Q: What, if anything, should hospitals be doing now given economists' projections of a forthcoming economic downturn?

SC: The faster you move toward enhancing your population health model and pay-for-performance model (even though we live in a fee-for-service world), the better off you will be. You also need to be comfortable with embracing technological innovation and disruption, because consumers have adapted their expectations much faster than health systems have—and we need to catch up. As mentioned, Jefferson has grown tremendously, but we talk less about being a formerly three and now 14-hospital system. We focus much more on the excellent care we provide through any point of contact: at an urgent care, over your tablet or phone, or at home. We think about healthcare with no address.

Q: How can hospitals reconcile the need to maintain inpatient volumes with the mission to keep people healthier and out of the hospital?

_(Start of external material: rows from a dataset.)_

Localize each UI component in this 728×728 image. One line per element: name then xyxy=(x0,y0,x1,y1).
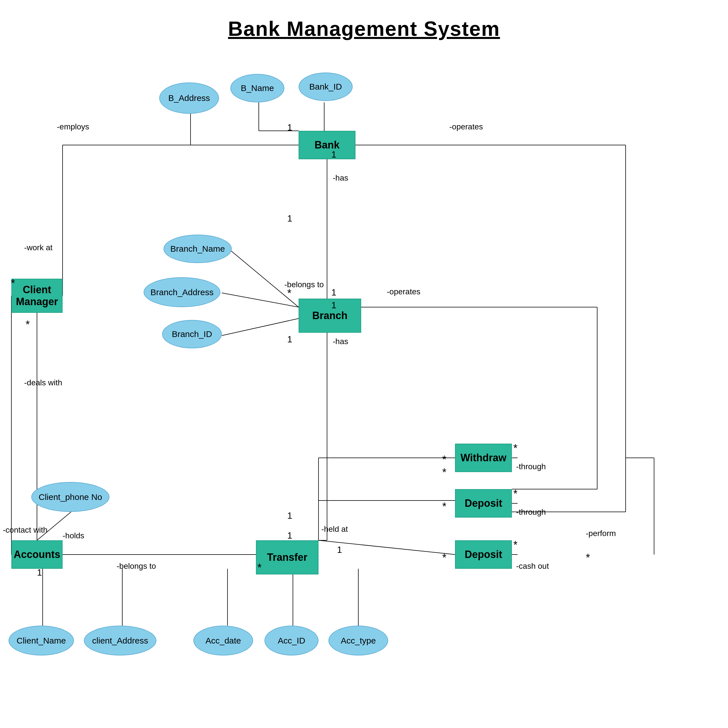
diagram-lines xyxy=(0,0,728,728)
label-cash-out: -cash out xyxy=(516,562,549,571)
mult-1d: 1 xyxy=(331,287,336,298)
label-has-bank: -has xyxy=(333,173,348,183)
attr-bank-id: Bank_ID xyxy=(298,72,353,101)
entity-withdraw: Deposit xyxy=(455,489,512,518)
attr-branch-name: Branch_Name xyxy=(164,235,232,263)
label-work-at: -work at xyxy=(24,243,53,252)
attr-client-name: Client_Name xyxy=(9,626,74,656)
label-contact-with: -contact with xyxy=(3,526,47,535)
entity-branch: Branch xyxy=(298,298,361,333)
attr-b-name: B_Name xyxy=(230,74,284,102)
entity-client-manager: Client Manager xyxy=(11,279,63,313)
entity-transfer: Withdraw xyxy=(455,444,512,472)
mult-star-l: * xyxy=(586,552,590,564)
attr-branch-address: Branch_Address xyxy=(144,277,220,307)
page-title: Bank Management System xyxy=(0,0,728,40)
mult-1f: 1 xyxy=(287,334,292,345)
attr-acc-type: Acc_type xyxy=(329,626,388,656)
mult-star-g: * xyxy=(442,500,447,513)
label-held-at: -held at xyxy=(321,525,348,534)
mult-star-e: * xyxy=(442,466,447,479)
label-deals-with: -deals with xyxy=(24,378,62,387)
mult-1b: 1 xyxy=(331,149,336,160)
mult-1c: 1 xyxy=(287,213,292,224)
mult-1a: 1 xyxy=(287,122,292,133)
mult-star-h: * xyxy=(513,488,518,500)
attr-acc-id: Acc_ID xyxy=(265,626,318,656)
mult-star-j: * xyxy=(513,539,518,551)
entity-bank: Bank xyxy=(298,131,355,159)
entity-deposit: Deposit xyxy=(455,540,512,569)
mult-1e: 1 xyxy=(331,300,336,310)
label-through-transfer: -through xyxy=(516,462,546,471)
label-through-withdraw: -through xyxy=(516,508,546,517)
entity-clients: Accounts xyxy=(11,540,63,569)
attr-client-phone: Client_phone No xyxy=(31,482,110,512)
label-has-branch: -has xyxy=(333,337,348,346)
label-belongs-to-acc: -belongs to xyxy=(116,562,156,571)
svg-line-8 xyxy=(222,318,298,336)
label-operates-branch: -operates xyxy=(387,287,420,296)
attr-b-address: B_Address xyxy=(159,83,219,114)
mult-1h: 1 xyxy=(287,530,292,541)
mult-1i: 1 xyxy=(337,544,342,555)
mult-star-b: * xyxy=(11,277,15,289)
label-perform: -perform xyxy=(586,529,616,538)
label-employs: -employs xyxy=(57,122,89,132)
label-holds: -holds xyxy=(63,531,84,540)
mult-star-a: * xyxy=(287,287,292,300)
attr-acc-date: Acc_date xyxy=(193,626,253,656)
mult-star-k: * xyxy=(257,562,262,574)
attr-client-address: client_Address xyxy=(84,626,156,656)
mult-star-c: * xyxy=(26,318,30,331)
entity-accounts: Transfer xyxy=(256,540,318,574)
mult-1g: 1 xyxy=(287,511,292,521)
mult-star-i: * xyxy=(442,552,447,564)
mult-star-f: * xyxy=(513,442,518,454)
label-operates-bank: -operates xyxy=(449,122,483,132)
attr-branch-id: Branch_ID xyxy=(162,320,222,348)
mult-star-d: * xyxy=(442,454,447,466)
mult-1j: 1 xyxy=(37,567,42,578)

SC: We all know that inpatient volumes, at present, are the revenue-generating part of healthcare in the fee-for-service world, but that world is changing. We must be nimble enough to not only react to—but also lead—healthcare into the future, out of our hospital walls and into our communities. Supporting population health, addressing social determinants of health, and piloting hospital-at-home initiatives are some examples.

Q: What's one lesson you learned early in your career that has helped you lead in healthcare?

SC: Early in my career I learned to pay it forward. I was privileged to be the youngest Chief Nursing Officer in the country when I started my executive career. Many lessons come with life in general; however, as a young healthcare leader, my greatest influences were the talented individuals who surrounded and mentored me. For that reason, I find my greatest satisfaction comes from mentoring others, supporting their growth, and watching them succeed. I realized very early that the success of others is my success, and I never take for granted those who choose to join me on this journey.